[PROBLEM DESCRIPTION]:
A faithful, word-for-word copy of the data below is required, without pictures.

[RECORDS PROVIDED]:
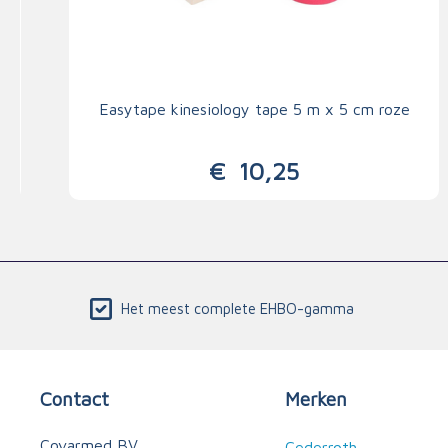
Easytape kinesiology tape 5 m x 5 cm roze
€
10,25
Het meest complete EHBO-gamma
Contact
Merken
Covarmed BV
Cederroth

[RESPONSE TO THIS EXERCISE]:
Easytape kinesiology tape 5 m x 5 cm roze
€
10,25
Het meest complete EHBO-gamma
Contact
Merken
Covarmed BV
Cederroth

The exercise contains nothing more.